Better the devil you don’t know: preference for known or uncertain probabilities and the risk of failure

Peter Ayton

City, University of London

Co-authors:  Eugenio Alberdi, Lorenzo Strigini, & David Wright (Centre for Software Reliability)

Imagine being obliged to play Russian roulette – twice (if you are lucky enough to survive the first game). Each time you must spin the chambers of a six-chambered revolver before pulling the trigger. However you do have one choice: You can choose to either (a) use a revolver which contains only 2 bullets or (b) blindly pick one of two other revolvers: one revolver contains 3 bullets; the other just 1 bullet. Whichever particular gun you pick you must use every time you play. Surprisingly, option (b) offers a better chance of survival. We discuss a general theorem implying, with some specified caveats, that a system's probability of surviving repeated 'demands' improves as uncertainty concerning the probability of surviving one demand increases.

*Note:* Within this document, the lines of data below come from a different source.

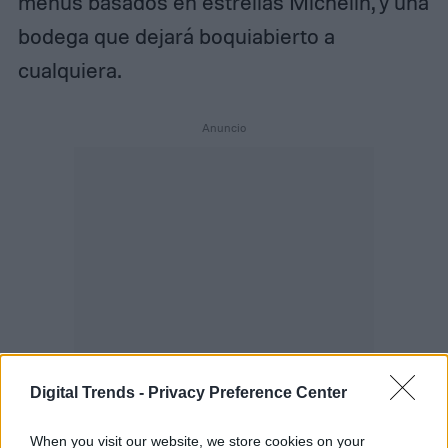
menús basados en estrellas Michelin, y una
bodega que dejará boquiabierto a
cualquiera.
Digital Trends -
Privacy Preference Center
When you visit our website, we store cookies on your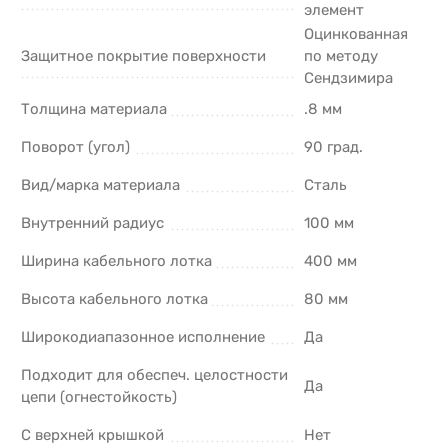
элемент
Оцинкованная
Защитное покрытие поверхности
по методу
Сендзимира
Толщина материала
.8 мм
Поворот (угол)
90 град.
Вид/марка материала
Сталь
Внутренний радиус
100 мм
Ширина кабельного лотка
400 мм
Высота кабельного лотка
80 мм
Широкодиапазонное исполнение
Да
Подходит для обеспеч. целостности
Да
цепи (огнестойкость)
С верхней крышкой
Нет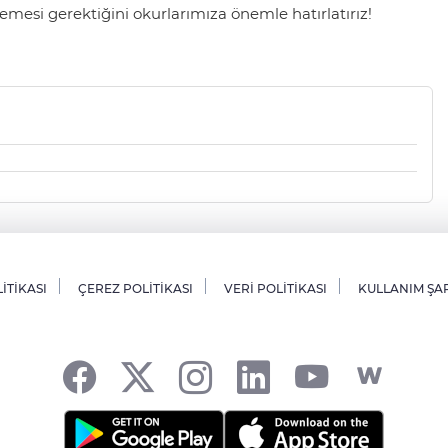
mesi gerektiğini okurlarımıza önemle hatırlatırız!
LİTİKASI
ÇEREZ POLİTİKASI
VERİ POLİTİKASI
KULLANIM ŞA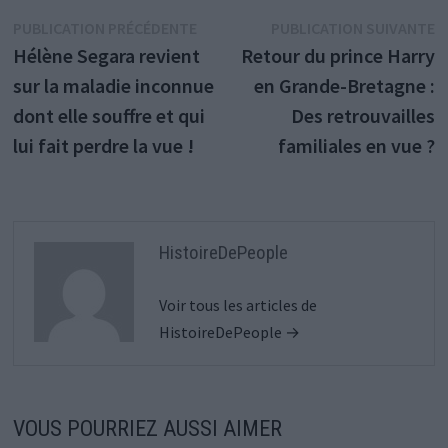
Navigation
Publication
P
PUBLICATION PRÉCÉDENTE
PUBLICATION SUIVANTE
précédente :
s
Hélène Segara revient
Retour du prince Harry
de
sur la maladie inconnue
en Grande-Bretagne :
l’article
dont elle souffre et qui
Des retrouvailles
lui fait perdre la vue !
familiales en vue ?
HistoireDePeople
Voir tous les articles de
HistoireDePeople →
VOUS POURRIEZ AUSSI AIMER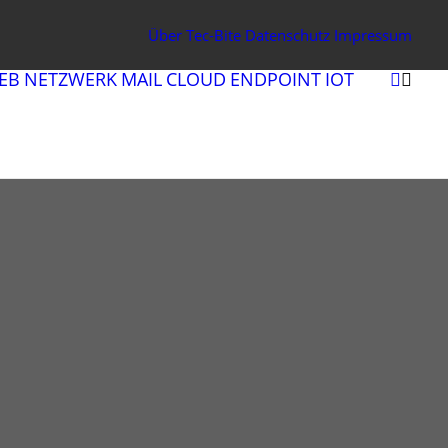
Über Tec-Bite
Datenschutz
Impressum
EB
NETZWERK
MAIL
CLOUD
ENDPOINT
IOT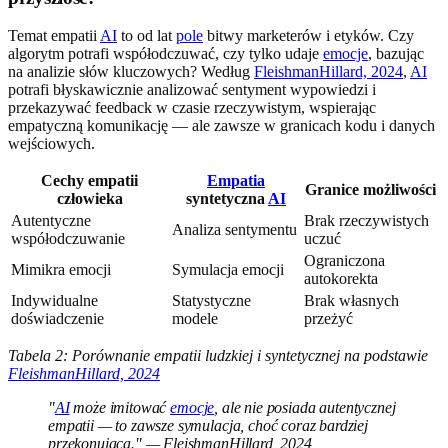
Temat empatii
AI
to od lat
pole
bitwy marketerów i etyków. Czy
algorytm potrafi współodczuwać, czy tylko udaje
emocje
, bazując
na analizie słów kluczowych? Według
FleishmanHillard, 2024
,
AI
potrafi błyskawicznie analizować sentyment wypowiedzi i
przekazywać feedback w czasie rzeczywistym, wspierając
empatyczną komunikację — ale zawsze w granicach kodu i danych
wejściowych.
Cechy empatii
Empatia
Granice możliwości
człowieka
syntetyczna
AI
Autentyczne
Brak rzeczywistych
Analiza sentymentu
współodczuwanie
uczuć
Ograniczona
Mimikra emocji
Symulacja emocji
autokorekta
Indywidualne
Statystyczne
Brak własnych
doświadczenie
modele
przeżyć
Tabela 2: Porównanie empatii ludzkiej i syntetycznej na podstawie
FleishmanHillard, 2024
"
AI
może imitować
emocje
, ale nie posiada autentycznej
empatii — to zawsze symulacja, choć coraz bardziej
przekonująca." — FleishmanHillard, 2024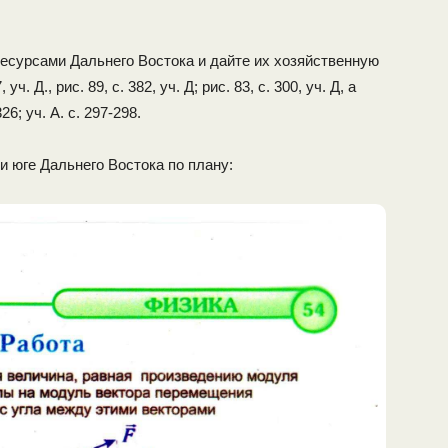
есурсами Дальнего Востока и дай­те их хозяйственную
ч. Д., рис. 89, с. 382, уч. Д; рис. 83, с. 300, уч. Д, а
26; уч. А. с. 297-298.
и юге Дальнего Востока по плану: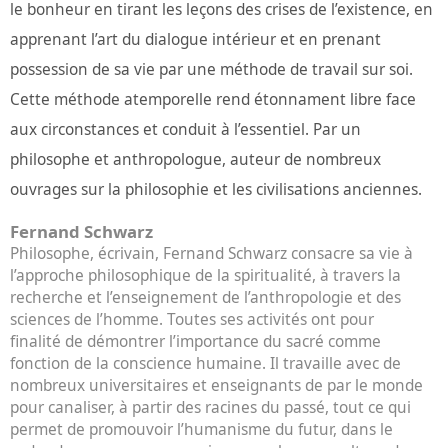
le bonheur en tirant les leçons des crises de l’existence, en
apprenant l’art du dialogue intérieur et en prenant
possession de sa vie par une méthode de travail sur soi.
Cette méthode atemporelle rend étonnament libre face
aux circonstances et conduit à l’essentiel. Par un
philosophe et anthropologue, auteur de nombreux
ouvrages sur la philosophie et les civilisations anciennes.
Fernand Schwarz
Philosophe, écrivain, Fernand Schwarz consacre sa vie à
l’approche philosophique de la spiritualité, à travers la
recherche et l’enseignement de l’anthropologie et des
sciences de l’homme. Toutes ses activités ont pour
finalité de démontrer l’importance du sacré comme
fonction de la conscience humaine. Il travaille avec de
nombreux universitaires et enseignants de par le monde
pour canaliser, à partir des racines du passé, tout ce qui
permet de promouvoir l’humanisme du futur, dans le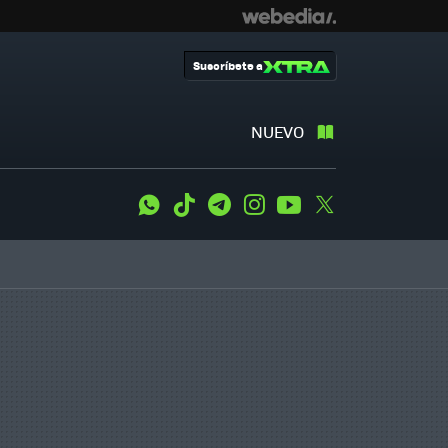
Suscríbete a
NUEVO
WhatsApp
Tiktok
Telegram
Instagram
Youtube
Twitter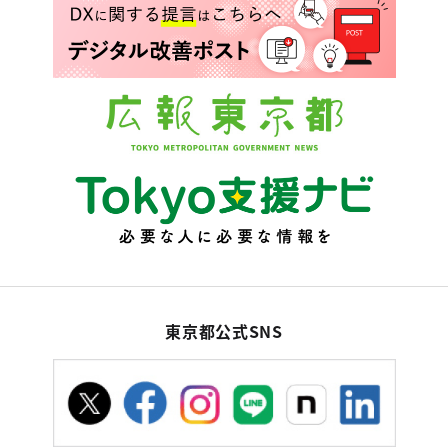
東京都公式SNS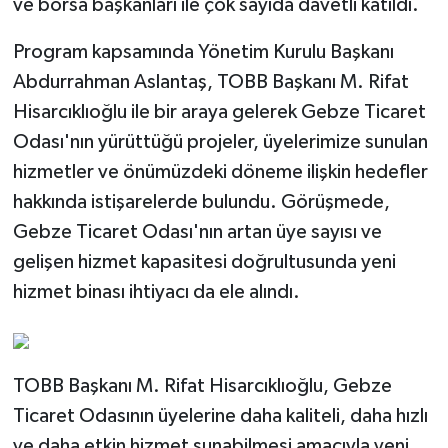
ve borsa başkanları ile çok sayıda davetli katıldı.
Program kapsamında Yönetim Kurulu Başkanı
Abdurrahman Aslantaş, TOBB Başkanı M. Rifat
Hisarcıklıoğlu ile bir araya gelerek Gebze Ticaret
Odası'nın yürüttüğü projeler, üyelerimize sunulan
hizmetler ve önümüzdeki döneme ilişkin hedefler
hakkında istişarelerde bulundu. Görüşmede,
Gebze Ticaret Odası'nın artan üye sayısı ve
gelişen hizmet kapasitesi doğrultusunda yeni
hizmet binası ihtiyacı da ele alındı.
TOBB Başkanı M. Rifat Hisarcıklıoğlu, Gebze
Ticaret Odasının üyelerine daha kaliteli, daha hızlı
ve daha etkin hizmet sunabilmesi amacıyla yeni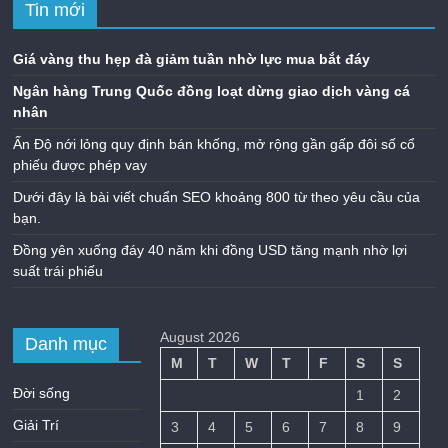
Tin mới
Giá vàng thu hẹp đà giảm tuần nhờ lực mua bắt đáy
Ngân hàng Trung Quốc đồng loạt dừng giao dịch vàng cá
nhân
Ấn Độ nới lỏng quy định bán khống, mở rộng gần gấp đôi số cổ
phiếu được phép vay
Dưới đây là bài viết chuẩn SEO khoảng 800 từ theo yêu cầu của
bạn.
Đồng yên xuống đáy 40 năm khi đồng USD tăng mạnh nhờ lợi
suất trái phiếu
August 2026
Danh mục
M
T
W
T
F
S
S
Đời sống
1
2
Giải Trí
3
4
5
6
7
8
9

Nonetheless our behavioural experiments confirm the counterintuitive nature of the Russian roulette and other kindred problems: most subjects prefer option (a). We discuss how uncertain probabilities reduce risks for repeated exposure, why people intuitively eschew them and some policy implications for safety regulation.

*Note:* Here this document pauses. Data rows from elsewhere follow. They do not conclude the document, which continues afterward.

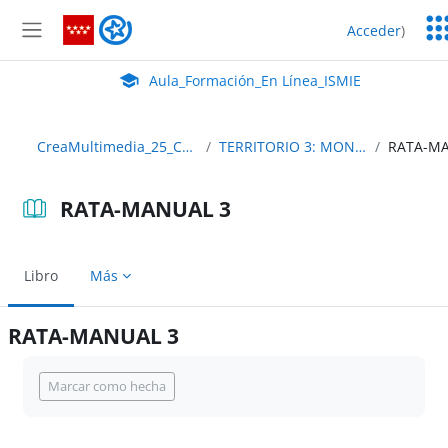
Salta al contenido principal
Ser
Aula_Formación_En Línea_ISMIE
Acceder
)
Ed
Panel lateral
Aula Virtual de EducaMadrid:
Aula_Formación_En Línea_ISMIE
CreaMultimedia_25_Contenidos
TERRITORIO 3: MONTE-VIDEO
RATA-MANUAL 3
Libro
Más
RATA-MANUAL 3
Requisitos de finalización
Marcar como hecha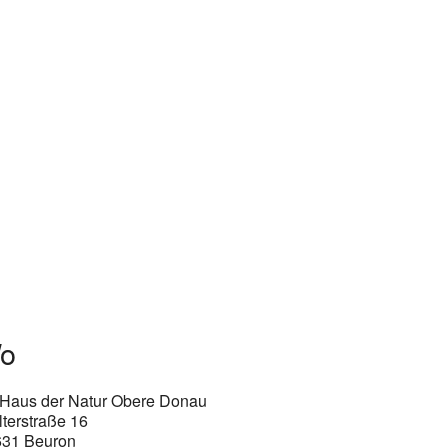
o
Haus der Natur Obere Donau
terstraße 16
631 Beuron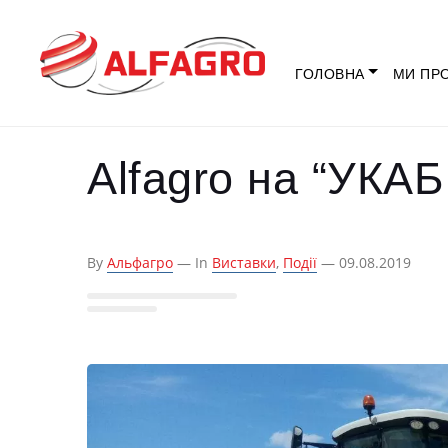
ГОЛОВНА
МИ ПР
Alfagro на “УКАБ
By
Альфагро
— In
Виставки
,
Події
— 09.08.2019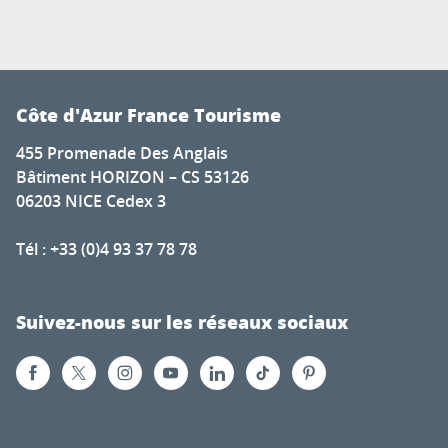
Côte d'Azur France Tourisme
455 Promenade Des Anglais
Bâtiment HORIZON – CS 53126
06203 NICE Cedex 3
Tél : +33 (0)4 93 37 78 78
Suivez-nous sur les réseaux sociaux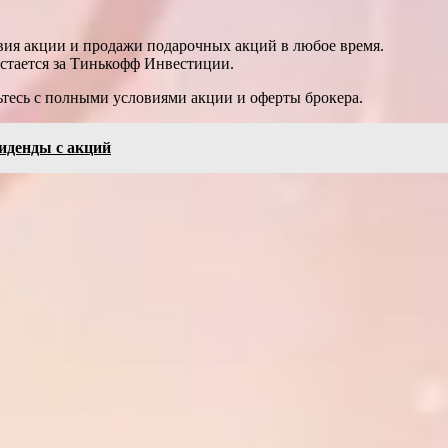
вия акции и продажи подарочных акций в любое время.
стается за Тинькофф Инвестиции.
тесь с полными условиями акции и оферты брокера.
иденды с акций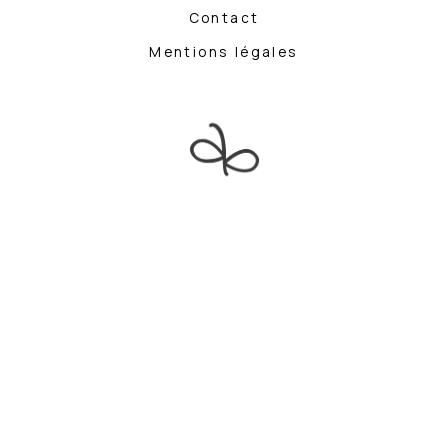
Contact
Mentions légales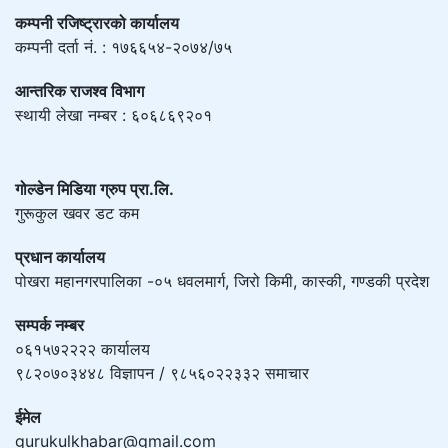
कम्पनी रजिष्ट्रारको कार्यालय
कम्पनी दर्ता नं. : १७६६५४-२०७४/७५
आन्तरिक राजश्व विभाग
स्थायी लेखा नम्बर : ६०६८६९२०१
गोल्डेन मिडिया ग्रुप प्रा.लि.
गुरूकुल खवर डट कम
प्रधान कार्यालय
पोखरा महानगरपालिका -०५ धवलमार्ग, जिरो किमी, कास्की, गण्डकी प्रदेश
सम्पर्क नम्बर
०६१५७२२२२ कार्यालय
९८२०७०३४४८ विज्ञापन / ९८५६०२२३३२ समाचार
ईमेल
gurukulkhabar@gmail.com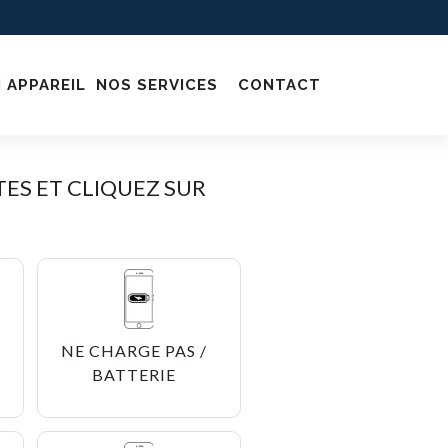
 APPAREIL
NOS SERVICES
CONTACT
ES ET CLIQUEZ SUR
NE CHARGE PAS /
BATTERIE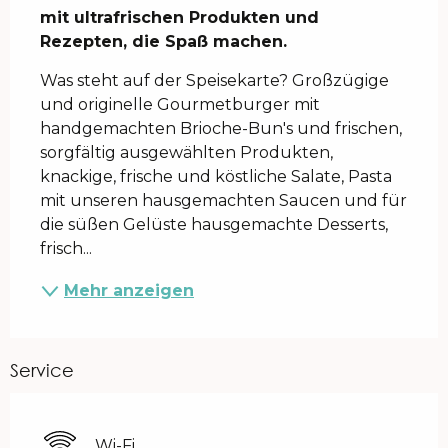
mit ultrafrischen Produkten und 
Rezepten, die Spaß machen.
Was steht auf der Speisekarte? Großzügige 
und originelle Gourmetburger mit 
handgemachten Brioche-Bun's und frischen, 
sorgfältig ausgewählten Produkten, 
knackige, frische und köstliche Salate, Pasta 
mit unseren hausgemachten Saucen und für 
die süßen Gelüste hausgemachte Desserts, 
frisch...
Mehr anzeigen
Service
Wi-Fi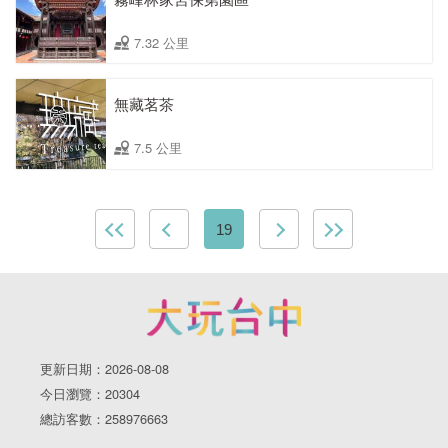
7.32 公里
無藏茗茶
7.5 公里
19
更新日期：2026-08-08
今日瀏覽：20304
總訪客數：258976663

Deductive reasoning from uncertain premises

Nicole Cruz

Birkbeck, University of London

There has been a paradigm shift in the psychology of deductive reasoning, from a binary approach focussed on the truth or falsity of a statement, given the truth of some other statements, to a probabilistic approach focussed on one's degree of belief in a statement, given one's degrees of belief in some other statements. In the older, binary approach, the criterion for when an inference is correct was given by the rules of classical logic. In the probabilistic approach, the correctness of an inference is determined by the rules of probability theory. The probabilistic approach has sometimes carried over from the binary approach a contrast between "logic" on the one side and "belief" or "probability" on the other, and probabilistic accounts have sometimes been viewed as theories of belief based reasoning that is not logical. In this talk it is argued that the contrast between logic and belief is not necessary, because logic can itself be probabilistic. The two central logical concepts of consistency and validity can be generalised to coherence and probabilistic validity, respectively, making it possible for reasoning from uncertain premises to be deductive. A second section of the talk reviews experimental evidence on people's sensitivity to coherence and probabilistic validity in reasoning tasks.

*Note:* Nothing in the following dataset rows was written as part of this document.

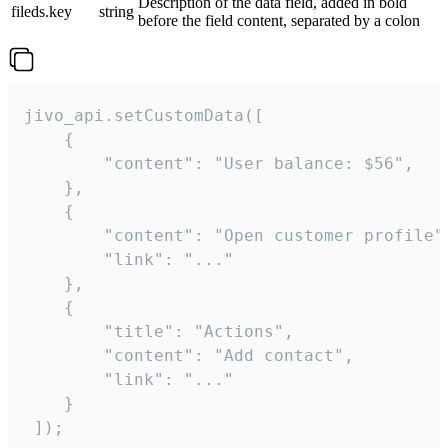
Description of the data field, added in bold
fileds.key
string
before the field content, separated by a colon
jivo_api.setCustomData([

    {

        "content": "User balance: $56",

    },

    {

        "content": "Open customer profile",
        "link": "..."

    },

    {

        "title": "Actions",

        "content": "Add contact",

        "link": "..."

    }

 ]);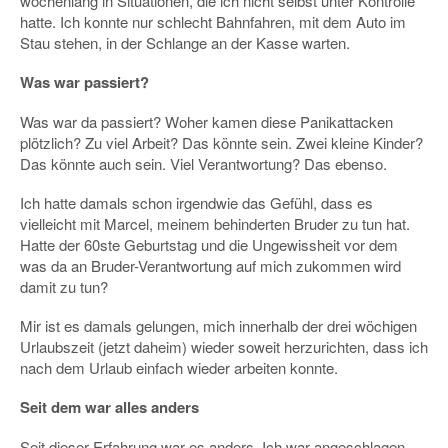
wochenlang in Situationen, die ich nicht selbst unter Kontrolle
hatte. Ich konnte nur schlecht Bahnfahren, mit dem Auto im
Stau stehen, in der Schlange an der Kasse warten.
Was war passiert?
Was war da passiert? Woher kamen diese Panikattacken
plötzlich? Zu viel Arbeit? Das könnte sein. Zwei kleine Kinder?
Das könnte auch sein. Viel Verantwortung? Das ebenso.
Ich hatte damals schon irgendwie das Gefühl, dass es
vielleicht mit Marcel, meinem behinderten Bruder zu tun hat.
Hatte der 60ste Geburtstag und die Ungewissheit vor dem
was da an Bruder-Verantwortung auf mich zukommen wird
damit zu tun?
Mir ist es damals gelungen, mich innerhalb der drei wöchigen
Urlaubszeit (jetzt daheim) wieder soweit herzurichten, dass ich
nach dem Urlaub einfach wieder arbeiten konnte.
Seit dem war alles anders
Seit dieser Erfahrung war es anders. Ich war angeschlagen,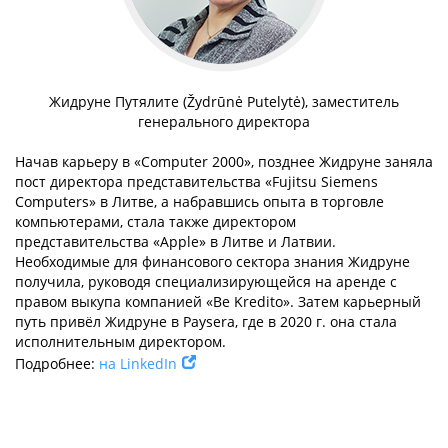
Жидруне Путялите (Žydrūnė Putelytė), заместитель
генерального директора
Начав карьеру в «Computer 2000», позднее Жидруне заняла
пост директора представительства «Fujitsu Siemens
Computers» в Литве, а набравшись опыта в торговле
компьютерами, стала также директором
представительства «Apple» в Литве и Латвии.
Необходимые для финансового сектора знания Жидруне
получила, руководя специализирующейся на аренде с
правом выкупа компанией «Be Kredito». Затем карьерный
путь привёл Жидруне в Paysera, где в 2020 г. она стала
исполнительным директором.
Подробнее:
на LinkedIn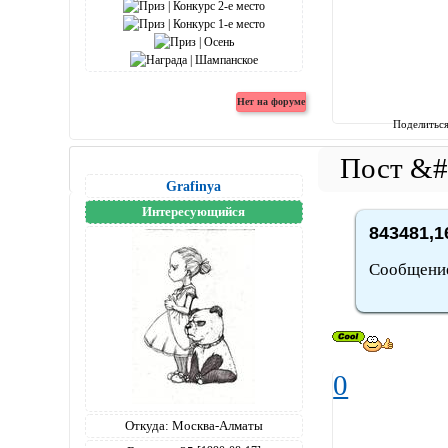
Поделитьс
Grafinya
Интересующийся
843481,1
Сообщение
0
Откуда:
Москва-Алматы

Fast and accurate learning when making discrete numerical estimates

Adam Sanborn

University of Warwick

Many everyday estimation tasks have an inherently discrete nature, whether the task is counting objects (e.g., a number of paint buckets) or estimating discretized continuous variables (e.g., the number of paint buckets needed to paint a room). While Bayesian inference is often used for modeling estimates made along continuous scales, discrete numerical estimates have not received as much attention, despite their common everyday occurrence. Using two tasks, a numerosity task and an area estimation task, we invoke Bayesian decision theory to characterize how people learn discrete numerical distributions and make numerical estimates. Across three experiments with novel stimulus distributions we found that participants fell between two common decision functions for converting their uncertain representation into a response: drawing a sample from their posterior distribution and taking the maximum of their posterior distribution. While this was consistent with the decision function found in previous work using continuous estimation tasks, surprisingly the prior distributions learned by participants in our experiments were much more adaptive: When making continuous estimates, participants have required thousands of trials to learn bimodal priors, but in our tasks participants learned discrete bimodal and even discrete quadrimodal priors within a few hundred trials. This makes discrete numerical estimation tasks good testbeds for investigating how people learn and make estimates.